Internet only ‘Ghost Restaurants’ are the next big thing


Internet only ‘Ghost Restaurants’ are the next big thing

It’s late, and you’re craving some food. After the inevitable back and forth with your significant other, you decide on a restaurant called Leafage, a a salad shop near Grand Central in New York City. Thing is, Leafage, doesn’t actually exist. It’s branding does, as do its Yelp reviews, but Leafage as a restaurant is merely an idea, a ‘ghost restaurant’ as they’re being called.

Leafage, one of a handful of restaurants owned by Green Summit — each with its own menu and branding — play host to more than 50 chefs in two kitchens around NYC. The company’s deliver-only model foregoes traditional seating and crams multiple “restaurants” into one kitchen — like Butcher Block (sandwiches) and Maya Blue (Mexican).

When partnered with delivery options like Seamless, UberEats, and GrubHub,  ghost restaurants can leverage the economy of scale by serving more meals with fewer of the headaches involved in traditional restaurants.

Lower costs for everything from decor to service personnel allow restaurants like Leafage to dip a toe in the water and fail fast should it not get sufficiently wet.
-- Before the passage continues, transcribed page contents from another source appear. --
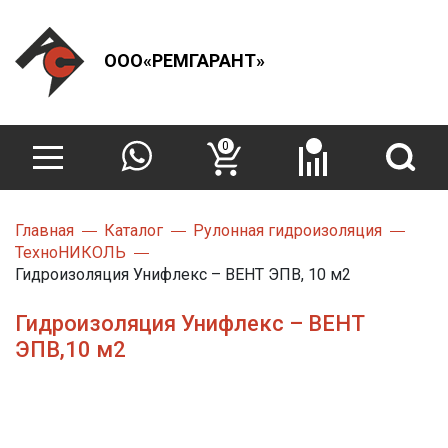
ООО«РЕМГАРАНТ»
0
Главная
Каталог
Рулонная гидроизоляция
ТехноНИКОЛЬ
Гидроизоляция Унифлекс – ВЕНТ ЭПВ, 10 м2
Гидроизоляция Унифлекс – ВЕНТ
ЭПВ,10 м2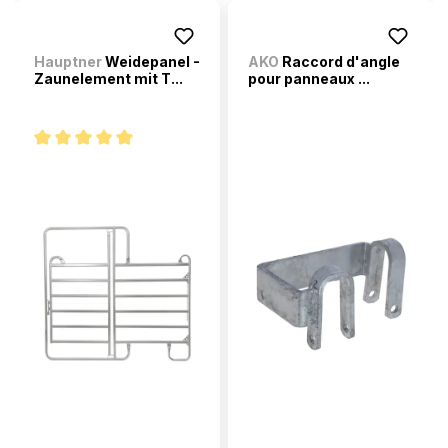
Hauptner
Weidepanel -
AKO
Raccord d'angle
Zaunelement mit T...
pour panneaux ...
Note moyenne de 5 sur 5 étoiles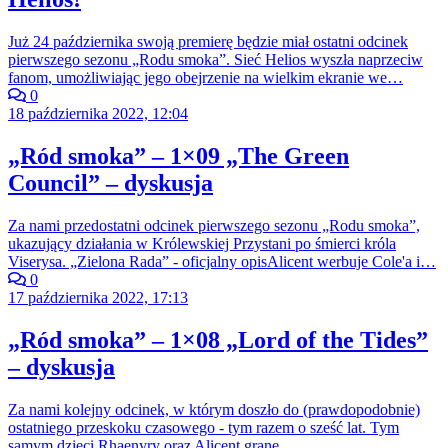
Już 24 października swoją premierę będzie miał ostatni odcinek
pierwszego sezonu „Rodu smoka”. Sieć Helios wyszła naprzeciw
fanom, umożliwiając jego obejrzenie na wielkim ekranie we…
0
18 października 2022, 12:04
„Ród smoka” – 1×09 „The Green
Council” – dyskusja
Za nami przedostatni odcinek pierwszego sezonu „Rodu smoka”,
ukazujący działania w Królewskiej Przystani po śmierci króla
Viserysa. „Zielona Rada” - oficjalny opisAlicent werbuje Cole'a i…
0
17 października 2022, 17:13
„Ród smoka” – 1×08 „Lord of the Tides”
– dyskusja
Za nami kolejny odcinek, w którym doszło do (prawdopodobnie)
ostatniego przeskoku czasowego - tym razem o sześć lat. Tym
samym dzieci Rhaenyry oraz Alicent grane…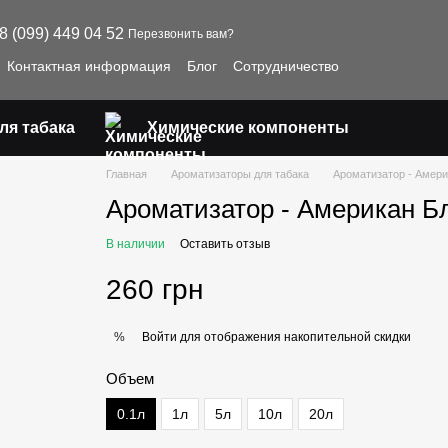
8 (099) 449 04 52
Перезвонить вам?
Контактная информация
Блог
Сотрудничество
ля табака
Химические компоненты
Главная
Ароматизаторы для табака
Ароматизатор - Амери
Ароматизатор - Американ Б
В наличии
Оставить отзыв
260 грн
Войти
для отображения накопительной скидки
%
Объем
0.1л
1л
5л
10л
20л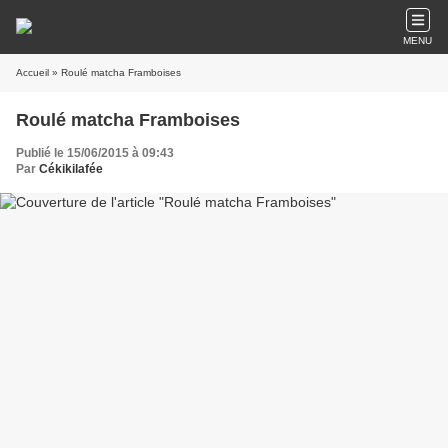
MENU
Accueil
» Roulé matcha Framboises
Roulé matcha Framboises
Publié le 15/06/2015 à 09:43
Par
Cékikilafée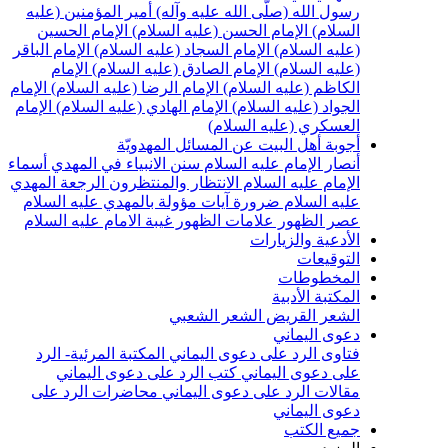
رسول الله (صلّى الله عليه وآله)
أمير المؤمنين (عليه
السلام)
الإمام الحسن (عليه السلام)
الإمام الحسين
(عليه السلام)
الإمام السجاد (عليه السلام)
الإمام الباقر
(عليه السلام)
الإمام الصادق (عليه السلام)
الإمام
الكاظم (عليه السلام)
الإمام الرضا (عليه السلام)
الإمام
الجواد (عليه السلام)
الإمام الهادي (عليه السلام)
الإمام
العسكري (عليه السلام)
أجوبة أهل البيت عن المسائل المهدويّة
أنصار الإمام عليه السلام
سنن الانبياء في المهدي
أسماء
الإمام عليه السلام
الانتظار والمنتظرون
الرجعة
المهدي
عليه السلام ضرورة
آيات مؤولة بالمهدي عليه السلام
عصر الظهور
علامات الظهور
غيبة الامام عليه السلام
الأدعية والزيارات
التوقيعات
المخطوطات
المكتبة الأدبية
الشعر القريض
الشعر الشعبي
دعوى اليماني
فتاوى الرد على دعوى اليماني
المكتبة المرئية- الرد
على دعوى اليماني
كتب الرد على دعوى اليماني
مقالات الرد على دعوى اليماني
محاضرات الرد على
دعوى اليماني
جميع الكتب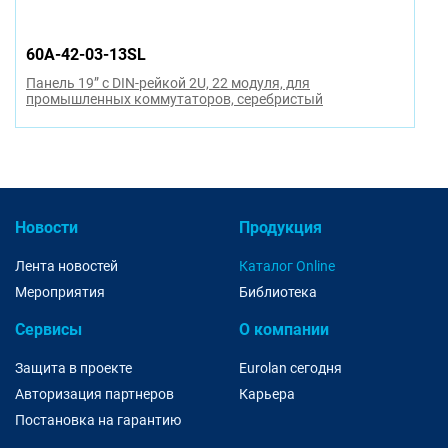
60A-42-03-13SL
Панель 19” с DIN-рейкой 2U, 22 модуля, для
промышленных коммутаторов, серебристый
Новости
Продукция
Лента новостей
Каталог Online
Мероприятия
Библиотека
Сервисы
О компании
Защита в проекте
Eurolan сегодня
Авторизация партнеров
Карьера
Постановка на гарантию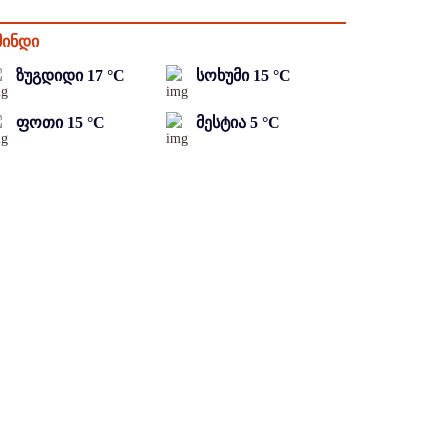
მინდი
ზუგდიდი
17
°C
სოხუმი
15
°C
ფოთი
15
°C
მესტია
5
°C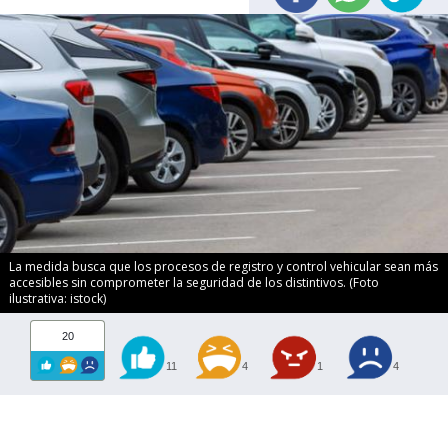
La medida busca que los procesos de registro y control vehicular sean más
accesibles sin comprometer la seguridad de los distintivos. (Foto
ilustrativa: istock)
20
11
4
1
4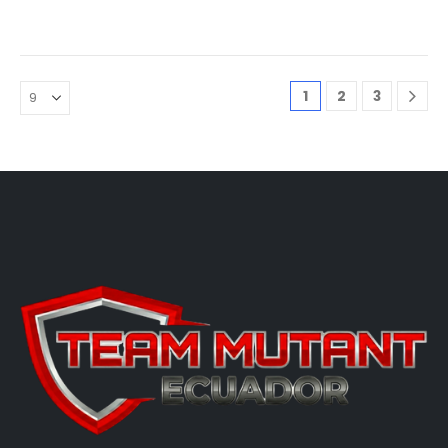
1
2
3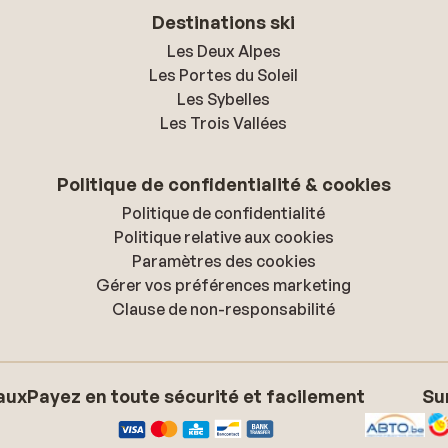
Destinations ski
Les Deux Alpes
Les Portes du Soleil
Les Sybelles
Les Trois Vallées
Politique de confidentialité & cookies
Politique de confidentialité
Politique relative aux cookies
Paramètres des cookies
Gérer vos préférences marketing
Clause de non-responsabilité
aux
Payez en toute sécurité et facilement
Su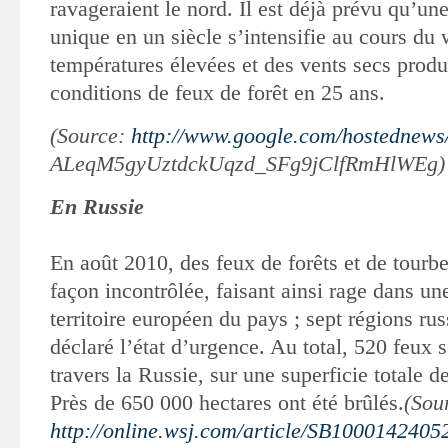
ravageraient
le nord. Il est déjà prévu qu’un
unique en un siècle s’intensifie au cours du
températures élevées et des vents secs produi
conditions de feux de forêt en 25 ans.
(Source:
http://www.google.com/hostednews/a
ALeqM5gyUztdckUqzd_SFg9jClfRmHlWEg
En Russie
En août 2010, des feux de forêts et de tourbe
façon incontrôlée, faisant ainsi
rage dans une
territoire européen du pays ; sept régions rus
déclaré l’état d’urgence. Au total, 520 feux s
travers la Russie, sur une superficie totale d
Près de 650 000 hectares ont été brûlés.
(Sou
http://online.wsj.com/article/SB1000142405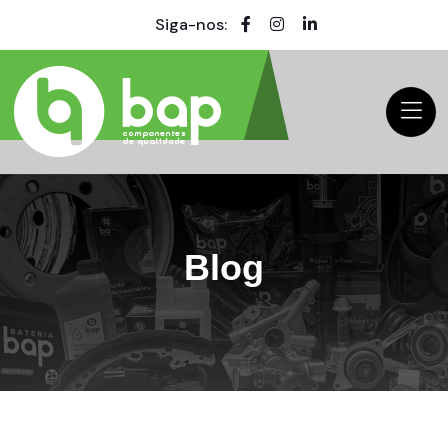
Siga-nos:
Blog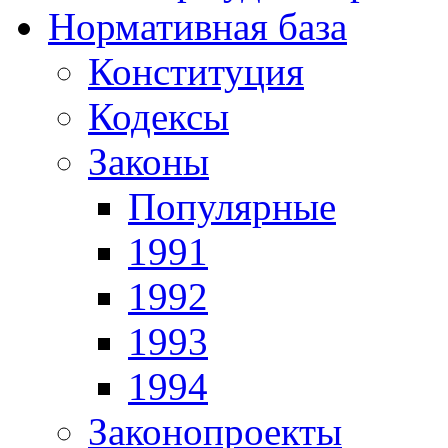
Нормативная база
Конституция
Кодексы
Законы
Популярные
1991
1992
1993
1994
Законопроекты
A Green Summit Middle Eastern food concept failed shortly after launch, leaving the company on the hook for just $25,000 as opposed to the remainder of a lease, equipment liquidation, and having to fire staff.

Instead, Green Summit just cut their minor (in the restaurant world) losses, and moved on to the next restaurant concept. Disruption in the restaurant industry is rare, so scaling in a way that eliminates most of its traditional bottlenecks — all while tapping into an ever-growing field of on-demand delivery services — is something you’ll probably seeing a lot of in the near future.